On Tools and Ploughshares: A Review of “Chapter 7: Power” in Kate Crawford’s “Atlas of AI: Power, Politics, and the Planetary Costs of Artificial Intelligence”

Crawford, K. (2021). Atlas of AI: Power, Politics, and the Planetary Costs of Artificial Intelligence. Yale University Press.

Preface: Approaching This Review

“We are told to focus on the innovative nature of the method rather than on what is primary: the purpose of the thing itself” (Crawford, 2021, p. 214)

Kate Crawford’s (2021) Atlas of AI: Power, Politics, and the Planetary Costs of Artificial Intelligence takes aim at the hype, unfettered enthusiasm, and air of inevitability that pervades much popular discourse on artificial intelligence (AI) – knocking it down more than a few pegs to its more earthly reality. It does so with an air of seriousness that reflects the gravity of its critiques, and the problems inherent in the world today. Reading Crawford’s text, I found myself drawn into her sustained critique, which perhaps saturates my response and attempts to distinguish myself from her conclusions in this review.
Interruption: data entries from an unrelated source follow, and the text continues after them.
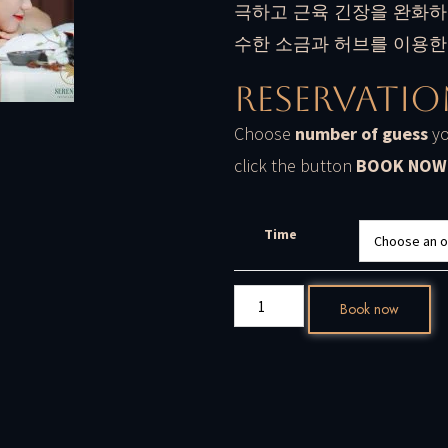
극하고 근육 긴장을 완화하
수한 소금과 허브를 이용한
Reservatio
Choose
number of guess
yo
click the button
BOOK NOW
Time
Book now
After several years of trying to engage with and understand AI systems and the larger tech ecosystem, and hanging out in academic and community practice spaces that often celebrate innovation, entrepreneurship, and the promise of new technologies, it was a pleasure to engage with a much harsher perspective on the world today. As a doctoral student, a social work educator, a burgeoning writer, and a resident of a major metropolitan area, AI seems everywhere, and it seems inescapable. It is refreshing to be reminded that this does not have to be the case. At the same time, Crawford’s book left me wanting more direction towards alternatives to AI hegemony, and skeptical about her outright dismissal of possibilities to mitigate potential harms within AI infrastructures and repurpose AI towards more egalitarian ends.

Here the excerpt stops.